▶ [PROMPT] Give all of the data below again exactly, and drop the images.

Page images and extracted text
⁂

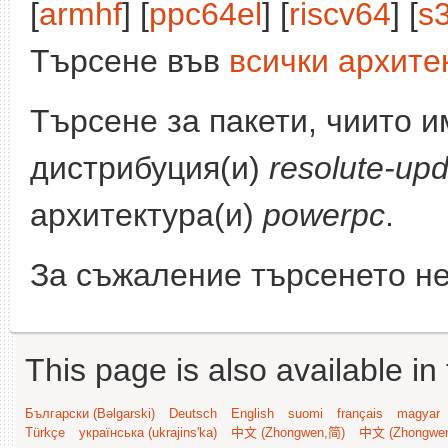
[
armhf
] [
ppc64el
] [
riscv64
] [
s
Търсене във
всички архите
Търсене за пакети, чиито 
дистрибуция(и)
resolute-up
архитектура(и)
powerpc
.
За съжаление търсенето не
This page is also available in
Български (Bəlgarski)
Deutsch
English
suomi
français
magyar
Türkçe
українська (ukrajins'ka)
中文 (Zhongwen,简)
中文 (Zhongwe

⁂

▶ [EXERCISE RESPONSE]
[
armhf
] [
ppc64el
] [
riscv64
] [
s
Търсене във
всички архите
Търсене за пакети, чиито 
дистрибуция(и)
resolute-up
архитектура(и)
powerpc
.
За съжаление търсенето не
This page is also available in
Български (Bəlgarski)
Deutsch
English
suomi
français
magyar
Türkçe
українська (ukrajins'ka)
中文 (Zhongwen,简)
中文 (Zhongwe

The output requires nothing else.